The band played together for almost four years before releasing their first studio album, The Hillbilly Thomists, in 2017. The album contained twelve songs, largely drawn from 19th- and 20th-century bluegrass, Appalachian music, and Protestant spirituals. Two songs–the first track, "Leaning on the Everlasting Arms", and second track, "Angel Band"–had appeared in the Coen brothers' films True Grit (2010) and O Brother, Where Art Thou? (2000). An instrumental, "St. Anne's Reel", was an acknowledgement of the band's roots in Irish music.
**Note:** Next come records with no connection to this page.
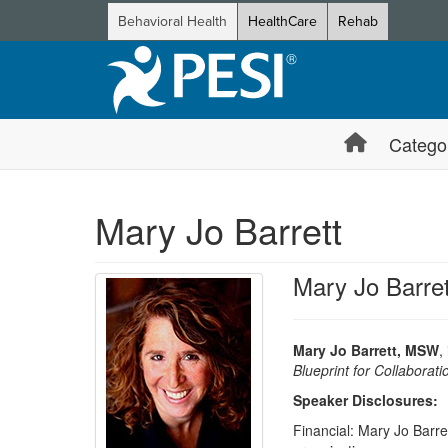
Behavioral Health
HealthCare
Rehab
Catego
Mary Jo Barrett
Mary Jo Barre
Mary Jo Barrett, MSW
,
Blueprint for Collabora
Speaker Disclosures:
Financial: Mary Jo Barret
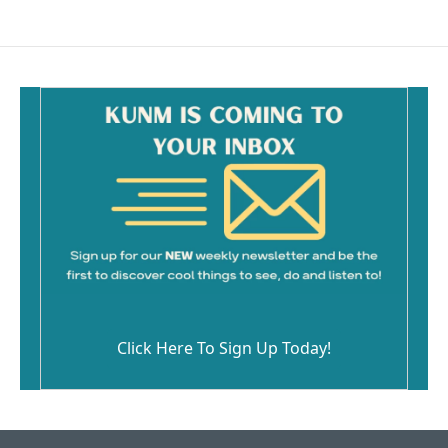
Click Here To Sign Up Today!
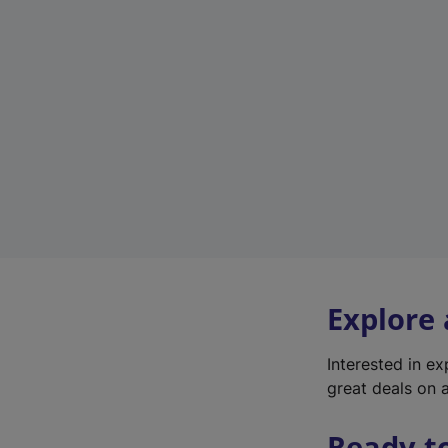
Explore
Interested in e
great deals on a
Ready t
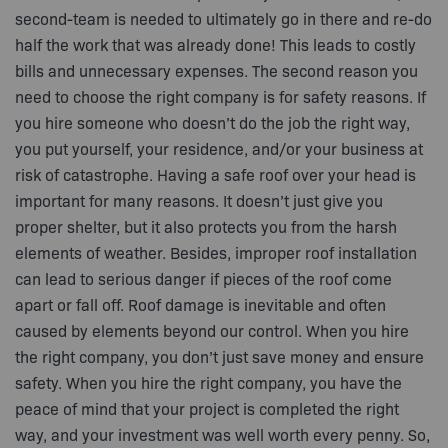
second-team is needed to ultimately go in there and re-do
half the work that was already done! This leads to costly
bills and unnecessary expenses. The second reason you
need to choose the right company is for safety reasons. If
you hire someone who doesn’t do the job the right way,
you put yourself, your residence, and/or your business at
risk of catastrophe. Having a safe roof over your head is
important for many reasons. It doesn’t just give you
proper shelter, but it also protects you from the harsh
elements of weather. Besides, improper roof installation
can lead to serious danger if pieces of the roof come
apart or fall off. Roof damage is inevitable and often
caused by elements beyond our control. When you hire
the right company, you don’t just save money and ensure
safety. When you hire the right company, you have the
peace of mind that your project is completed the right
way, and your investment was well worth every penny. So,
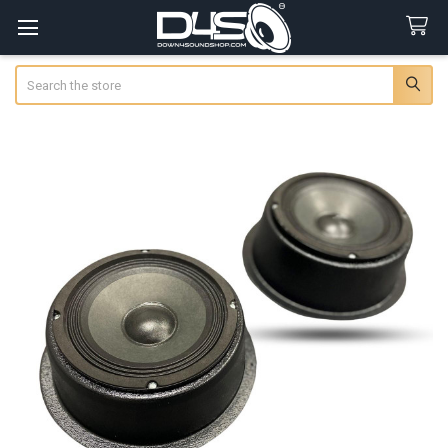
Search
The album also featured two original bluegrass arrangements of the hymns "Amazing Grace" and "What Wondrous Love Is This". At the time of the album's release, the band comprised the priests Litke and White and eight Dominican brothers: Justin Bolger, Timothy Danaher, Brad Elliott, Peter Gautsch, Joseph Hagan, Constantius Sanders, Jonah Teller, and Simon Teller.

Also on the album was the original song "I'm a Dog" by Bolger that drew upon the Dominican concept of becoming a "hound of the Lord". Dominican tradition holds that Joan of Aza–who is described as the mother of Saint Dominic, the founder of the Dominicans–"saw in a vision that she would bear in her womb a dog who, with a burning torch in his mouth and leaping from her womb, seemed to set the whole earth on fire". The song's lyrics, inspired by this motif, described the Dominican mission of spreading the gospel.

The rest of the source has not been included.